Goal of the exercise:
The required answer is every line of the data containing the word "Lisinopril".
---+---
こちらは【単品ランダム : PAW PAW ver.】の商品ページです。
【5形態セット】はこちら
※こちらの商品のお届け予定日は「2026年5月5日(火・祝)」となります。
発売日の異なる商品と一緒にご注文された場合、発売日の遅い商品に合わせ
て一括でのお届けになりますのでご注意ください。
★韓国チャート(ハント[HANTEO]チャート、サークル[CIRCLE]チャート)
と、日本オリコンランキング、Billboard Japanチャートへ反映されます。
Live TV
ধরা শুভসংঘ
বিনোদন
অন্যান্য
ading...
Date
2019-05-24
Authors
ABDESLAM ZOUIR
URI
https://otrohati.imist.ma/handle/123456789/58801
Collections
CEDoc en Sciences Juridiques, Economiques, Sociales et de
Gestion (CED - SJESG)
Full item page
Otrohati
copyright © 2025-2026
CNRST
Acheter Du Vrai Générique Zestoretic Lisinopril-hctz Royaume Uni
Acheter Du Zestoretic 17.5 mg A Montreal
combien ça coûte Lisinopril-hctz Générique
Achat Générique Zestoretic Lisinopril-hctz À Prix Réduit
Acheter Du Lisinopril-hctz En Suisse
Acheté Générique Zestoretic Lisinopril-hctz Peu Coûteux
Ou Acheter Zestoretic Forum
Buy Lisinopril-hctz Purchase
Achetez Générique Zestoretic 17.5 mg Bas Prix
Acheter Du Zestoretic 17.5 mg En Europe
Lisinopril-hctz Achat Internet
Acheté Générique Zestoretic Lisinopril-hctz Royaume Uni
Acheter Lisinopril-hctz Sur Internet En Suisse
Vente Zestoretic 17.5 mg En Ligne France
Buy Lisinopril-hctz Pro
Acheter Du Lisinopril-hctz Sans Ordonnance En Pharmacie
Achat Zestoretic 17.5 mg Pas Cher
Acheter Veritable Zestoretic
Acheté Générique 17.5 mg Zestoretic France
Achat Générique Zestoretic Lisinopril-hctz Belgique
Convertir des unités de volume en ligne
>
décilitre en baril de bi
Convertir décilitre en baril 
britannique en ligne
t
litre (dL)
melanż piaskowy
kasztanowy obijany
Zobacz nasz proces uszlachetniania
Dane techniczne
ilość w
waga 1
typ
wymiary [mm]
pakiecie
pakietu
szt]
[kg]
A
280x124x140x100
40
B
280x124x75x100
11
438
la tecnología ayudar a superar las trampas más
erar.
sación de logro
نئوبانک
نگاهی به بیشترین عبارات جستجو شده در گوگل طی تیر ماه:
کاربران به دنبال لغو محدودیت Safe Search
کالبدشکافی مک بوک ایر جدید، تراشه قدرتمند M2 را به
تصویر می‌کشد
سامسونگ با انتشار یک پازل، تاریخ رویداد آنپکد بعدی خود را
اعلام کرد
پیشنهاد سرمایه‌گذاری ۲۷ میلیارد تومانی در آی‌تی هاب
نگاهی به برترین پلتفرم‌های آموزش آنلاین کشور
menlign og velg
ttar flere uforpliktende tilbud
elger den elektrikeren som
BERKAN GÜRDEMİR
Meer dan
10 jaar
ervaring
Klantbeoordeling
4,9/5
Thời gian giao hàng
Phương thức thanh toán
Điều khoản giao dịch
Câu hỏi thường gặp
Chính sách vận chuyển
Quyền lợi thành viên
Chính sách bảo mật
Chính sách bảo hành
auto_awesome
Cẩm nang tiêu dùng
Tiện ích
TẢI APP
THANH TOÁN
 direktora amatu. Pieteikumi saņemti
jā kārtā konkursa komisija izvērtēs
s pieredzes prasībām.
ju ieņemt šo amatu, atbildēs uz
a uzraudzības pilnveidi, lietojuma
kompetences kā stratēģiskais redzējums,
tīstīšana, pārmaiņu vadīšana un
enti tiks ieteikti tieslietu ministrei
---+---
Completed task:
Acheter Du Vrai Générique Zestoretic Lisinopril-hctz Royaume Uni
combien ça coûte Lisinopril-hctz Générique
Achat Générique Zestoretic Lisinopril-hctz À Prix Réduit
Acheter Du Lisinopril-hctz En Suisse
Acheté Générique Zestoretic Lisinopril-hctz Peu Coûteux
Buy Lisinopril-hctz Purchase
Lisinopril-hctz Achat Internet
Acheté Générique Zestoretic Lisinopril-hctz Royaume Uni
Acheter Lisinopril-hctz Sur Internet En Suisse
Buy Lisinopril-hctz Pro
Acheter Du Lisinopril-hctz Sans Ordonnance En Pharmacie
Achat Générique Zestoretic Lisinopril-hctz Belgique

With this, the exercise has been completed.